False Moves
A Time for Facts, a Time for Fiction
So, what is it about human beings that makes some of us feel entitled to 1) speak with authority regarding things about which we have no knowledge, and 2) lie to suit our purposes?
I have this funny prejudice: I really believe that truth matters, especially in policy making. I mean, if you make policy based on false data, it’s likely to lead to bad policy. Right? So, then, why do people feel like it’s okay to — pardon my frankness here — just make s*** up?
Yes, I know, we live in a world saturated with information; there’s no way that any of us can do original research (or even much serious reading) on every issue before forming (and then freely sharing) an opinion. But then it at least behooves us to consider the source before deciding that we know enough to spread what may well turn out to be misinformation or disinformation.
Two cases in point here, both animal-related, although this behavior is hardly limited to animal lovers. First: There’s been some heat in local media outlets lately about changes at the Santa Barbara County Animal Shelter (where I spend far too much of my time). A few misinformed people decided to post, on Craigslist and EdHat, alarmist cries that Animal Services intends to ramp up to the mass slaughter of dogs, in the wake of one volunteer’s dismissal. Next thing you know, I’m reading a Facebook post by my own pet-sitter about the new “killing regime” at the shelter! So I called to ask her where she had come up with such nonsense, and she said, “Well, I got a posting.” ‘Cuz yeah, if it’s in print or on the Internet, it must be true. I love the Internet, but it has a dangerous potential to create a profoundly misinformed citizenry — and that’s not good for democracy.
Second case: ASAP, the cat volunteer group at the same shelter, is holding its first-ever free adoption event this weekend, to draw attention to cat overpopulation and generate some excitement about adopting. Another cat rescue group in town has decided that this is A Bad Idea, and their volunteers are hitting the News-Press letters section hard. It doesn’t seem to matter that there has been solid research by the ASPCA on free adoptions, a study reported in the Journal of Applied Animal Welfare Science, or that rescue groups nationwide have had success (without the feared reduction in the quality of adoptions).
One of the letter writers has since changed her mind, after reading the information ASAP gave her. Kudos to her for not self-righteously insisting on her own rightness. The others, however, don’t seem to care if the evidence goes another way. They know what they know and that’s enough for them.
(In the interests of full disclosure: I volunteer for all three county animal shelters: Santa Barbara, Lompoc, and Santa Maria. I foster kittens for ASAP and sometimes Catalyst for Cats. I occasionally foster dogs for DAWG. I sit on the Advisory Board of C.A.R.E.4Paws and am a member of the Responsible Pet Ownership Alliance.)
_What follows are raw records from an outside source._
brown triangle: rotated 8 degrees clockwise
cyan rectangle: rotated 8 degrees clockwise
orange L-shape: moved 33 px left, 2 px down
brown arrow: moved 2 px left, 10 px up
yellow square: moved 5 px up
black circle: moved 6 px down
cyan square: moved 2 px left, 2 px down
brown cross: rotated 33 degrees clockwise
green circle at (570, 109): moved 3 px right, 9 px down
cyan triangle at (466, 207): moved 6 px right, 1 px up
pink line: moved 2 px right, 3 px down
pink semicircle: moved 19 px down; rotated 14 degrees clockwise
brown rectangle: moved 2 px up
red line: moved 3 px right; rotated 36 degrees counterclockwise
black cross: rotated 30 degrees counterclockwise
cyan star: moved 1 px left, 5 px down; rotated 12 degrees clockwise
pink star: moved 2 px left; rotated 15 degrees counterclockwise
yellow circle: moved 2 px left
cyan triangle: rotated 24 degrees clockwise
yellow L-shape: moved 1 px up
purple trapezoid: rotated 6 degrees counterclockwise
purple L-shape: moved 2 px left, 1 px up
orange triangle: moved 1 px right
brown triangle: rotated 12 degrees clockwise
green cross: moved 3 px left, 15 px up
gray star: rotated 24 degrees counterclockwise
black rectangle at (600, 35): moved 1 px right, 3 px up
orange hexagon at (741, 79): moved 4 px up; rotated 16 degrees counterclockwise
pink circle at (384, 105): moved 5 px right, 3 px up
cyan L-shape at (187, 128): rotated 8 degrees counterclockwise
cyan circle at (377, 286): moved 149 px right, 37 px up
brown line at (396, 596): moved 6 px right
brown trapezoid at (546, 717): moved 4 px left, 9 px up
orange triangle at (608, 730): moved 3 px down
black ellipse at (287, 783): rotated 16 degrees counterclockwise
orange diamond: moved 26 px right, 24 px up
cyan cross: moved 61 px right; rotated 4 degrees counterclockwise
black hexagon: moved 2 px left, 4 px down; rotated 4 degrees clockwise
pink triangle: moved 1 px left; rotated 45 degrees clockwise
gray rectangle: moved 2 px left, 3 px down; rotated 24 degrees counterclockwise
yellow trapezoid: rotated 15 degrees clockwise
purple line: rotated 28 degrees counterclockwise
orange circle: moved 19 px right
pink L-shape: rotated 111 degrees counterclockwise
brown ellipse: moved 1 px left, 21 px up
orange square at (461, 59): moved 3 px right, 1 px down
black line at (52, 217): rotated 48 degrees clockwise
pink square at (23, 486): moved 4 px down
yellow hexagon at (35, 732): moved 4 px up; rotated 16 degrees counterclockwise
Pigheaded people not open to new ideas are bad enough in a free society. But when you’re making things up, spreading lies, to win at the cost of good policy — well, I’m not a religious person but for me that’s pretty much all the Seven Deadly Sins rolled into one. Remember Saddam Hussein’s weapons of mass destruction? Or the “death panels” that health care reform was supposedly going to impose on us? Those were two pretty big pieces of bullshit, created and retailed by people who see truth as an impediment at best. The consequences of these inventions have been equally serious — eight years of bloody, costly, unnecessary war in Iraq; and a health care system that many Americans distrust for the wrong reasons, based on false rhetoric.
When Emily Dickinson wrote, “Tell all the Truth but tell it slant —/ Success in Circuit lies,” she wasn’t giving advice about how to act in a democracy. She was talking about big T Truth, the spiritual variety that may be bigger than our ability to comprehend, at least head-on. For the day-to-day stuff, we need to tell all the truth, all the time — and not assume that we know it all just because it sounds good in our heads.